Saved data entries
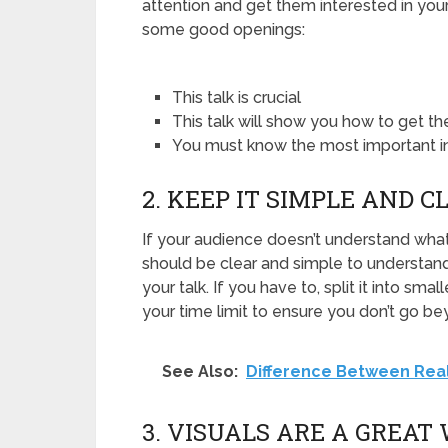
attention and get them interested in you
some good openings:
This talk is crucial
This talk will show you how to get t
You must know the most important i
2. KEEP IT SIMPLE AND C
If your audience doesn’t understand what
should be clear and simple to understand
your talk. If you have to, split it into 
your time limit to ensure you don’t go bey
See Also:
Difference Between Real
3. VISUALS ARE A GREA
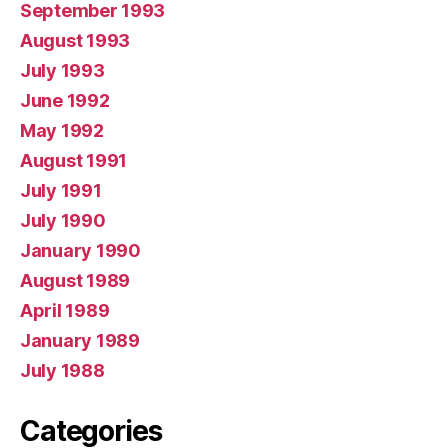
September 1993
August 1993
July 1993
June 1992
May 1992
August 1991
July 1991
July 1990
January 1990
August 1989
April 1989
January 1989
July 1988
Categories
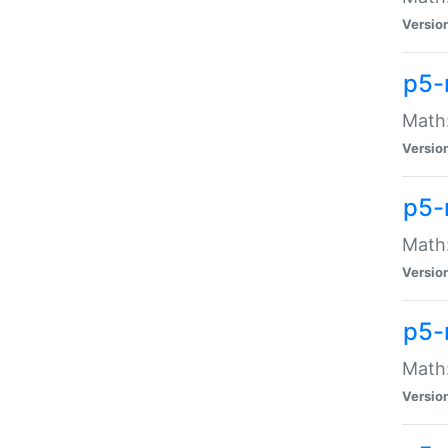
Versio
p5-
Math:
Versio
p5-
Math:
Versio
p5-
Math
Versio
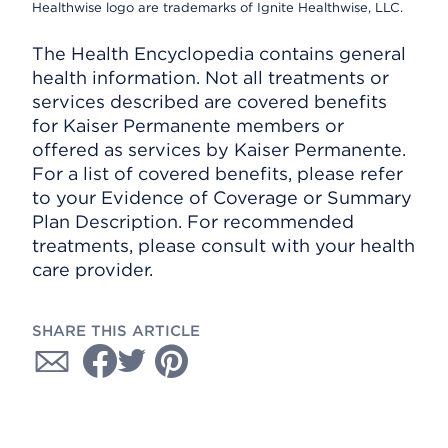
Healthwise logo are trademarks of Ignite Healthwise, LLC.
The Health Encyclopedia contains general
health information. Not all treatments or
services described are covered benefits
for Kaiser Permanente members or
offered as services by Kaiser Permanente.
For a list of covered benefits, please refer
to your Evidence of Coverage or Summary
Plan Description. For recommended
treatments, please consult with your health
care provider.
SHARE THIS ARTICLE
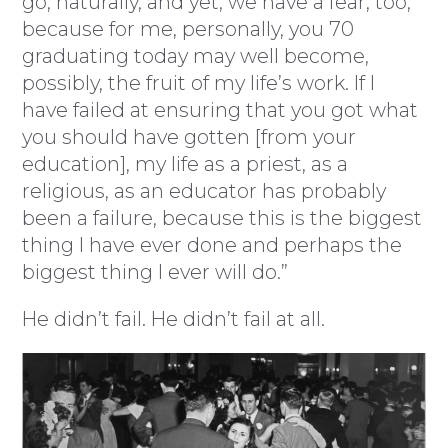
go, naturally, and yet, we have a fear, too,
because for me, personally, you 70
graduating today may well become,
possibly, the fruit of my life’s work. If I
have failed at ensuring that you got what
you should have gotten [from your
education], my life as a priest, as a
religious, as an educator has probably
been a failure, because this is the biggest
thing I have ever done and perhaps the
biggest thing I ever will do.”
He didn’t fail. He didn’t fail at all.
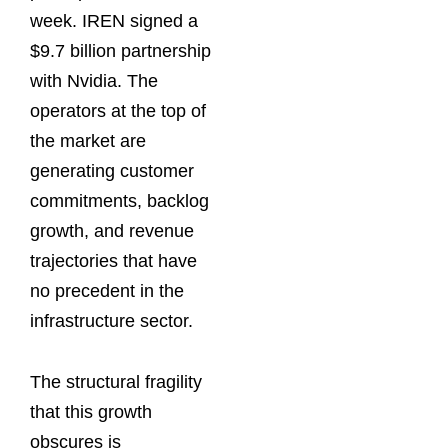
week. IREN signed a
$9.7 billion partnership
with Nvidia. The
operators at the top of
the market are
generating customer
commitments, backlog
growth, and revenue
trajectories that have
no precedent in the
infrastructure sector.
The structural fragility
that this growth
obscures is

## Assigned task:
Give back the data exactly, with no images.

## Reply to the task:
attention and get them interested in you
some good openings:
This talk is crucial
This talk will show you how to get t
You must know the most important i
2. KEEP IT SIMPLE AND C
If your audience doesn’t understand what
should be clear and simple to understand
your talk. If you have to, split it into 
your time limit to ensure you don’t go bey
See Also:
Difference Between Real
3. VISUALS ARE A GREA
September 1993
August 1993
July 1993
June 1992
May 1992
August 1991
July 1991
July 1990
January 1990
August 1989
April 1989
January 1989
July 1988
Categories
Versio
p5-
Math:
Versio
p5-
Math:
Versio
p5-
Math
Versio
Healthwise logo are trademarks of Ignite Healthwise, LLC.
The Health Encyclopedia contains general
health information. Not all treatments or
services described are covered benefits
for Kaiser Permanente members or
offered as services by Kaiser Permanente.
For a list of covered benefits, please refer
to your Evidence of Coverage or Summary
Plan Description. For recommended
treatments, please consult with your health
care provider.
SHARE THIS ARTICLE
go, naturally, and yet, we have a fear, too,
because for me, personally, you 70
graduating today may well become,
possibly, the fruit of my life’s work. If I
have failed at ensuring that you got what
you should have gotten [from your
education], my life as a priest, as a
religious, as an educator has probably
been a failure, because this is the biggest
thing I have ever done and perhaps the
biggest thing I ever will do.”
He didn’t fail. He didn’t fail at all.
week. IREN signed a
$9.7 billion partnership
with Nvidia. The
operators at the top of
the market are
generating customer
commitments, backlog
growth, and revenue
trajectories that have
no precedent in the
infrastructure sector.
The structural fragility
that this growth
obscures is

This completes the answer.